Namun, belum sempat Sandra menjawab, Arin telah menarik wanita itu terlebih dulu. Ia memandangi Aare dengan pandangan tidak suka lalu buru-buru membuka payungnya. "Ayo Sandra. Suamimu nelpon aku terus dari tadi. Aku nggak bisa jawab. Dia khawatir."
Sandra tak mampu membantah. Arin jelas terlihat marah dan kecewa terhadap tingkah Sandra malam ini. Maka ia menurut, berjalan berdampingan di bawah payung sempit yang dibawa Arin. Sebelum langkahnya keluar dari area foodcourt, Sandra menyempatkan diri menoleh ke belakang, ke arah Aare yang masih menatapnya dengan senyuman ceria. Lantas ia berbisik tanpa suara. "Makasih."
Membaca pergerakan bibir sang wanita, Aare lantas mengangguk dan tak berhenti menatap lurus sampai tubuh kedua wanita itu hilang dari pandangan.
"Arin, maaf." Ucap Sandra lirih sembari mengeringkan tubuhnya dengan handuk.
"Jangan minta maaf ke aku. Tapi ke suamimu." Balasnya cuek sembari merapikan barang-barang mereka agar dapat tidur dengan nyaman.
Sedang Sandra hanya diam melipat bibir, tangannya tak berhenti mengeringkan rambut panjangnya yang basah terkena hujan. Pun bajunya juga telah ia ganti tanpa repot-repot mandi di tengah dinginnya malam. Sandra masih waras untuk tidak menyiksa diri sendiri. Tidak seperti Aare.
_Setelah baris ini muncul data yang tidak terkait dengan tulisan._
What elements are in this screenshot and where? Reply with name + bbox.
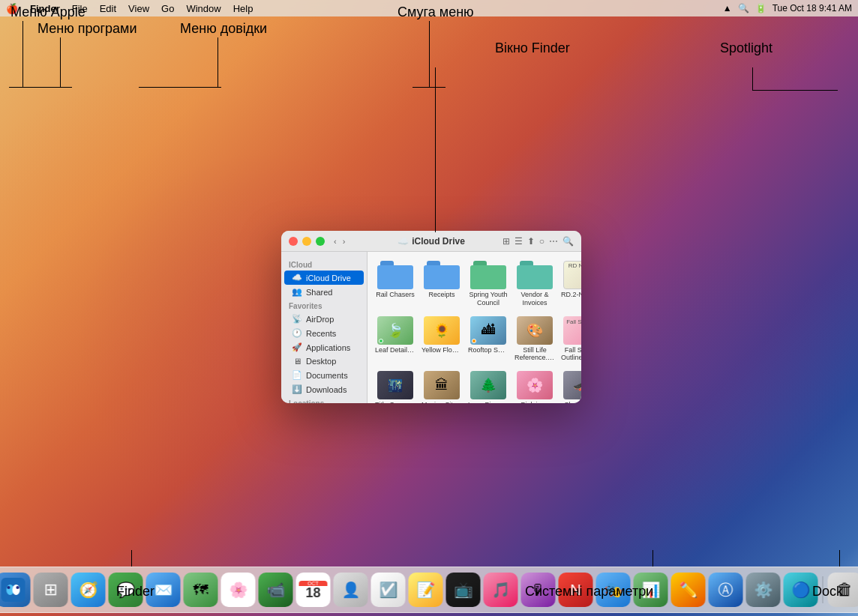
file-item-fallscents[interactable]: Fall Scents Fall Scents Outline.pages	[560, 313, 581, 366]
menu-go[interactable]: Go	[161, 3, 174, 14]
file-item-spring[interactable]: Spring Youth Council	[466, 258, 510, 310]
line-help-menu	[218, 37, 218, 87]
sidebar-item-desktop[interactable]: 🖥 Desktop	[284, 354, 364, 368]
file-item-skater[interactable]: 🛹 Skater.jpeg	[560, 368, 581, 403]
dock-item-launchpad[interactable]: ⊞	[34, 573, 68, 607]
icloud-drive-icon: ☁️	[292, 273, 302, 283]
icloud-icon: ☁️	[398, 236, 409, 247]
line-menu-bar	[429, 21, 430, 87]
safari-icon: 🧭	[79, 581, 98, 599]
svg-point-2	[13, 585, 20, 595]
dock-item-system-preferences[interactable]: ⚙️	[746, 573, 781, 607]
sidebar-item-airdrop[interactable]: 📡 AirDrop	[284, 312, 364, 326]
dock-item-appstore[interactable]: Ⓐ	[709, 573, 743, 607]
photos-icon: 🌸	[229, 581, 248, 599]
file-item-rooftop[interactable]: 🏙 Rooftop Shoot.jpg	[466, 313, 510, 366]
filename-rd2notes: RD.2-Notes.jpg	[561, 291, 581, 299]
dock-item-notes[interactable]: 📝	[409, 573, 443, 607]
sidebar-label-recents: Recents	[306, 329, 336, 338]
tag-button[interactable]: ○	[539, 236, 544, 247]
line-menu-bar-h	[412, 87, 446, 88]
menu-help[interactable]: Help	[233, 3, 254, 14]
file-item-receipts[interactable]: Receipts	[420, 258, 464, 310]
file-item-stilllife[interactable]: 🎨 Still Life Reference.jpg	[513, 313, 556, 366]
file-item-leaf[interactable]: 🍃 Leaf Detail.jpg	[374, 313, 417, 366]
line-finder-window	[435, 67, 436, 232]
back-button[interactable]: ‹	[334, 237, 337, 246]
dock-item-maps[interactable]: 🗺	[184, 573, 218, 607]
file-item-rail-chasers[interactable]: Rail Chasers	[374, 258, 417, 310]
file-item-vendor[interactable]: Vendor & Invoices	[513, 258, 556, 310]
filename-rooftop: Rooftop Shoot.jpg	[468, 346, 508, 354]
downloads-icon: ⬇️	[292, 384, 302, 394]
sidebar-label-icloud-drive: iCloud Drive	[306, 274, 351, 283]
dock-item-music[interactable]: 🎵	[484, 573, 518, 607]
file-item-yellow[interactable]: 🌻 Yellow Flower.jpg	[420, 313, 464, 366]
dock-item-safari[interactable]: 🧭	[71, 573, 106, 607]
minimize-button[interactable]	[302, 237, 311, 246]
dock-item-calendar[interactable]: OCT 18	[296, 573, 331, 607]
calendar-icon: OCT 18	[299, 581, 328, 600]
dock-item-photos[interactable]: 🌸	[221, 573, 256, 607]
share-button[interactable]: ⬆	[527, 236, 535, 247]
menu-window[interactable]: Window	[186, 3, 220, 14]
sidebar-section-favorites: Favorites	[281, 299, 367, 312]
filename-stilllife: Still Life Reference.jpg	[514, 346, 555, 363]
sidebar-item-icloud-drive[interactable]: ☁️ iCloud Drive	[284, 271, 364, 285]
file-item-titlecover[interactable]: 🌃 Title Cover.jpg	[374, 368, 417, 403]
dock-item-finder[interactable]	[0, 573, 31, 607]
sidebar-section-icloud: iCloud	[281, 258, 367, 271]
file-item-mexico[interactable]: 🏛 Mexico City.jpeg	[420, 368, 464, 403]
sidebar-item-documents[interactable]: 📄 Documents	[284, 368, 364, 382]
filename-yellow: Yellow Flower.jpg	[422, 346, 462, 354]
sidebar-item-recents[interactable]: 🕐 Recents	[284, 326, 364, 340]
recents-icon: 🕐	[292, 328, 302, 338]
close-button[interactable]	[289, 237, 298, 246]
search-button[interactable]: 🔍	[562, 236, 574, 247]
dock-item-pages[interactable]: ✏️	[671, 573, 706, 607]
maximize-button[interactable]	[316, 237, 325, 246]
notes-icon: 📝	[416, 581, 435, 599]
action-button[interactable]: ⋯	[549, 236, 558, 247]
dock-item-tv[interactable]: 📺	[446, 573, 481, 607]
window-titlebar: ‹ › ☁️ iCloud Drive ⊞ ☰ ⬆ ○ ⋯ 🔍	[281, 231, 581, 252]
titlebar-right: ⊞ ☰ ⬆ ○ ⋯ 🔍	[502, 236, 574, 247]
line-finder-bottom	[131, 550, 132, 567]
sidebar-item-shared[interactable]: 👥 Shared	[284, 285, 364, 299]
maps-icon: 🗺	[194, 582, 208, 599]
window-title-text: iCloud Drive	[412, 236, 465, 247]
battery-icon[interactable]: 🔋	[755, 3, 766, 13]
file-item-pink[interactable]: 🌸 Pink.jpeg	[513, 368, 556, 403]
annotation-spotlight: Spotlight	[720, 40, 772, 56]
sidebar-item-applications[interactable]: 🚀 Applications	[284, 340, 364, 354]
menubar-right: ▲ 🔍 🔋 Tue Oct 18 9:41 AM	[723, 3, 852, 13]
view-icon-grid[interactable]: ⊞	[502, 236, 510, 247]
sidebar-item-downloads[interactable]: ⬇️ Downloads	[284, 382, 364, 396]
reminders-icon: ☑️	[379, 581, 398, 599]
finder-icon	[2, 578, 26, 602]
spotlight-icon[interactable]: 🔍	[738, 3, 749, 13]
file-item-lonepine[interactable]: 🌲 Lone Pine.jpeg	[466, 368, 510, 403]
dock-item-facetime[interactable]: 📹	[259, 573, 293, 607]
view-icon-list[interactable]: ☰	[514, 236, 523, 247]
dock-item-contacts[interactable]: 👤	[334, 573, 368, 607]
filename-pink: Pink.jpeg	[520, 401, 548, 403]
annotation-help-menu: Меню довідки	[180, 21, 267, 37]
menu-edit[interactable]: Edit	[100, 3, 116, 14]
filename-spring: Spring Youth Council	[468, 291, 508, 307]
filename-receipts: Receipts	[428, 291, 454, 299]
wifi-icon[interactable]: ▲	[723, 3, 732, 13]
line-apple-menu	[22, 21, 23, 87]
pages-icon: ✏️	[679, 581, 698, 599]
forward-button[interactable]: ›	[343, 237, 346, 246]
menu-view[interactable]: View	[128, 3, 149, 14]
line-app-menu	[60, 37, 61, 87]
file-item-rd2notes[interactable]: RD Notes RD.2-Notes.jpg	[560, 258, 581, 310]
finder-window: ‹ › ☁️ iCloud Drive ⊞ ☰ ⬆ ○ ⋯ 🔍 iCloud ☁…	[281, 231, 581, 403]
annotation-app-menu: Меню програми	[38, 21, 136, 37]
annotation-menu-bar: Смуга меню	[398, 4, 474, 20]
dock-item-reminders[interactable]: ☑️	[371, 573, 406, 607]
line-spotlight	[752, 67, 753, 90]
sidebar-label-shared: Shared	[306, 288, 332, 297]
svg-point-4	[16, 586, 20, 589]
Speaking of Aare...bagaimana kondiri pria itu saat ini? Jujur saja Sandra sedikit merasa bersalah. Pria itu jelas berkorban demi menjaga batasan, toh dalam lubuk hati terdalamnya Sandra masih bersedia untuk berbagi kursi di ruangan sempit bersama Aare agar pria itu tidak kehujanan. Namun melihat sikap yang Aare tunjukkan, kini Sandra merasa malu kepada dirinya sendiri.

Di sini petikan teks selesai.